How can religious actors contribute to the realisation of human rights in the public sphere?

“Religious actors can, and do, contribute to the promotion of human rights in many and various ways,” said Kerr.

However, when it comes to how “religion” contributes to the realisation of human rights in the public sphere, things get a little more complex. Although it may appear as if “religions” enable or stand in the way of human rights, religions, as such, cannot obstruct or contribute to the defence of human rights, she said. “Religions do not have agency in and of themselves,” said Kerr, “it is religious actors who have agency — the power to make a change.”

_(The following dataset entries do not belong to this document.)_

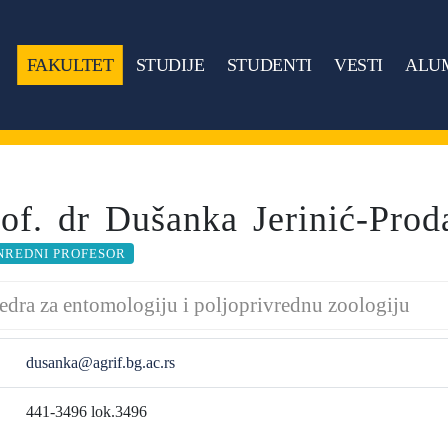
FAKULTET
STUDIJE
STUDENTI
VESTI
ALU
rof. dr Dušanka Jerinić-Prod
NREDNI PROFESOR
edra za entomologiju i poljoprivrednu zoologiju
dusanka@agrif.bg.ac.rs
441-3496 lok.3496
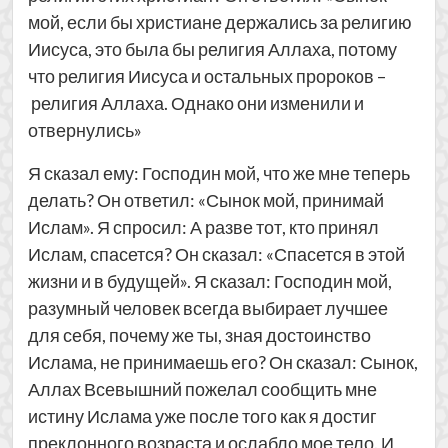
мой, если бы христиане держались за религию
Иисуса, это была бы религия Аллаха, потому
что религия Иисуса и остальных пророков –
религия Аллаха. Однако они изменили и
отвернулись»
Я сказал ему: Господин мой, что же мне теперь
делать? Он ответил: «Сынок мой, принимай
Ислам». Я спросил: А разве тот, кто принял
Ислам, спасется? Он сказал: «Спасется в этой
жизни и в будущей». Я сказал: Господин мой,
разумный человек всегда выбирает лучшее
для себя, почему же ты, зная достоинство
Ислама, не принимаешь его? Он сказал: Сынок,
Аллах Всевышний пожелал сообщить мне
истину Ислама уже после того как я достиг
преклонного возраста и ослабло мое тело. И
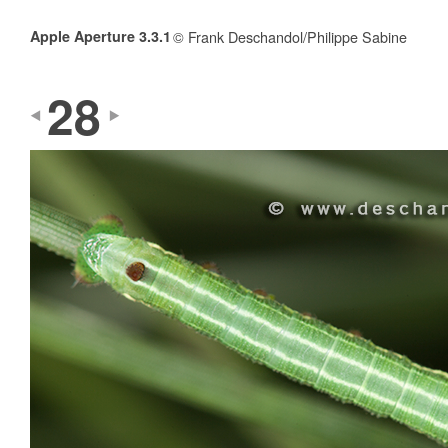
Apple Aperture 3.3.1
© Frank Deschandol/Philippe Sabine
28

One way to do this is to intentionally identify issues of common concern: the situation of migrants' and refugees' integration, climate change, marginalised minorities’ living conditions, racism, equity for persons with disabilities, and religious freedom, said Kerr. “By identifying shared challenges and priorities, actors on all sides can find safe spaces to come together,” she said.

Starting with dialogue, Dimitrakopoulos said, religious and secular institutions, organizations, and actors can find ways to work together to achieve change. “It’s the outcome that will bring us together,” said Dimitrakopoulos.In this regard, KAICIID has a wealth of experience, he added.

Their work on issues as diverse as hate speech, integration, environmental justice, and public health has shown not only how religious actors can be a part of upholding and advancing human rights, but often take a leading role, he said. “Organizations such as KAICIID show us how the work can be done — both in theory and in practice on the ground”.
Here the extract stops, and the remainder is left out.